Ian Dunlop (leading Australian business man and climate change activist) and David Spratt (leading Australian climate change activist on planetary existential risk (2017): “An existential risk is an adverse outcome that would either annihilate intelligent life or permanently and drastically curtail its potential (Bostrom 2013). For example, a big meteor impact or large-scale nuclear war. Existential risks are not amenable to the reactive (learn from failure) approach of conventional risk management, and we cannot necessarily rely on the institutions, moral norms, or social attitudes developed from our experience with managing other sorts of risks. Because the consequences are so severe – perhaps the end of human global civilisation as we know it – “even for an honest, truth seeking, and well-intentioned investigator it is difficult to think and act rationally in regard to... existential risks” (Bostrom and Cirkovic 2008).Yet the evidence is clear that climate change already poses an existential risk to global stability and to human civilisation that requires an emergency response.

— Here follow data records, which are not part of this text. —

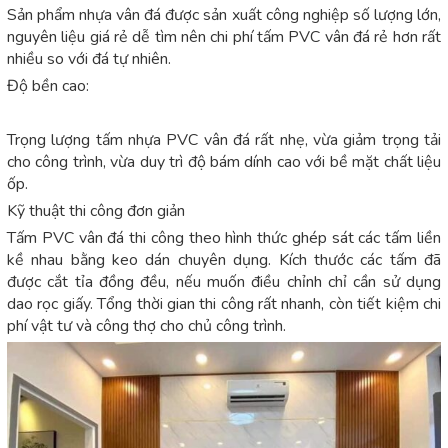
Sản phẩm nhựa vân đá được sản xuất công nghiệp số lượng lớn,
nguyên liệu giá rẻ dễ tìm nên chi phí tấm PVC vân đá rẻ hơn rất
nhiều so với đá tự nhiên.
Độ bền cao:
Trọng lượng tấm nhựa PVC vân đá rất nhẹ, vừa giảm trọng tải
cho công trình, vừa duy trì độ bám dính cao với bề mặt chất liệu
ốp.
Kỹ thuật thi công đơn giản
Tấm PVC vân đá thi công theo hình thức ghép sát các tấm liền
kề nhau bằng keo dán chuyên dụng. Kích thước các tấm đã
được cắt tỉa đồng đều, nếu muốn điều chỉnh chỉ cần sử dụng
dao rọc giấy. Tổng thời gian thi công rất nhanh, còn tiết kiệm chi
phí vật tư và công thợ cho chủ công trình.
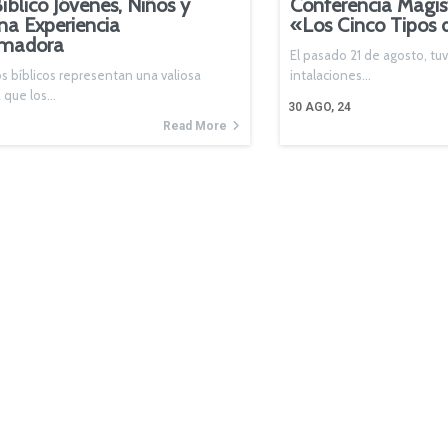
íblico Jóvenes, Niños y
Conferencia Magis
na Experiencia
«Los Cinco Tipos 
rmadora
El pasado 21 de agosto, tuv
s bíblicos representan una valiosa
intalaciones…
a que los…
30
AGO, 24
Read More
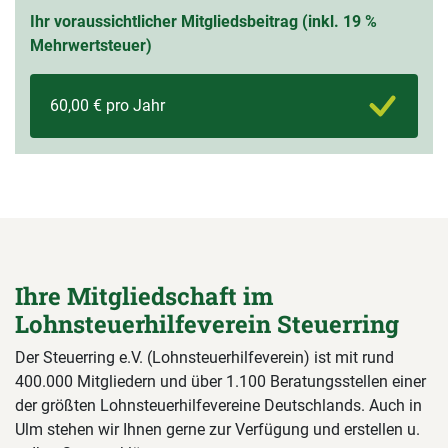
Ihr voraussichtlicher Mitgliedsbeitrag (inkl. 19 %
Mehrwertsteuer)
60,00 € pro Jahr
Ihre Mitgliedschaft im
Lohnsteuerhilfeverein Steuerring
Der Steuerring e.V. (Lohnsteuerhilfeverein) ist mit rund
400.000 Mitgliedern und über 1.100 Beratungsstellen einer
der größten Lohnsteuerhilfevereine Deutschlands. Auch in
Ulm stehen wir Ihnen gerne zur Verfügung und erstellen u.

Temperature rises that are now in prospect could reduce the global human population by 80% or 90%. But this conversation is taboo, and the few who speak out are admonished as being overly alarmist…

The present path of greenhouse gas emissions commits us to a 4–5°C temperature increase relative to pre-industrial levels. Even at 3°C of warming we could face “outright chaos” and “nuclear war is possible”, according to the 2007 Age of Consequences report by two US think tanks (see page 10). Yet this is the world we are now entering. The Paris climate agreement voluntary emission reduction commitments, if implemented, would result in the planet warming by 3°C, with a 50% chance of exceeding that amount. This does not take into account “longer-term” carbon-cycle feedbacks – such as permafrost thaw and declining efficiency of ocean and terrestrial carbon sinks, which are now becoming relevant. If these are considered, the Paris emissions path has more than a 50% chance of exceeding 4°C warming. (Technically, accounting for these feedbacks means using a higher figure for the system’s “climate sensitivity” – which is a measure of the temperature increase resulting from a doubling of the level of greenhouse gases – to calculate the warming. A median figure often used for climate sensitivity is ~3°C, but research from MIT shows that with a higher climate sensitivity figure of 4.5°C, which would account for feedbacks, the Paris path would lead to around 5°C of warming (Reilly et al. 2015).)

So we are looking at a greater than one-in-two chance of either annihilating intelligent life, or permanently and drastically curtailing its potential development. Clearly these end-of-civilisation scenarios are not being considered even by risk-conscious leaders in politics and business, which is an epic failure of imagination…

The scale of the challenge is reflected in a recent “carbon law” articulated by a group of leading scientists (Rockström et al. 2017). They demonstrated that for a 66% chance of holding warming to 2°C and a 50% chance of holding warming to 1.5°C (with overshoot), their “carbon law” requires:

• Halving of global emissions every decade from 2020 to 2050 [to 5 Gt CO2/year by 2050];

• Reducing carbon dioxide emissions from land use to zero by 2050; and

• Establishing carbon drawdown capacity of 5 gigatonnes of carbon dioxide per year by 2050.

Lead author Johan Rockström says: ”It’s way more than adding solar or wind... It’s rapid decarbonization, plus a revolution in food production, plus a sustainability revolution, plus a massive engineering scale-up [for carbon removal].” In other words, an emergency-scale effort” (Ian Dunlop and David Spratt, “Disaster Alley climate change conflict & risk”, Breakthrough, 2017: https://uploads.guim.co.uk/2017/06/20/ACFrOgDkCYAvFeJ9d4YxhOlZiOHNkTOnWbkhlY_dX8kl_O3ChbGcEmWsbUNrOnJUwE4SNWFvzB7RM6w4GsF0pDwdnREIip-k5J-03TQc0Op4FWrsNcZpjXAuy7NNJ_Y=.pdf ; see also Reilly, J., S. Paltsev, E. Monier, H. Chen, A. Sokolov, J. Huang, Q. Ejaz, J, Scott , J. Morris and A. Schlosser (2015) Energy and Climate Outlook: Perspectives from 2015, MIT Program on the Science and Policy of Global Change, Cambridge MA ).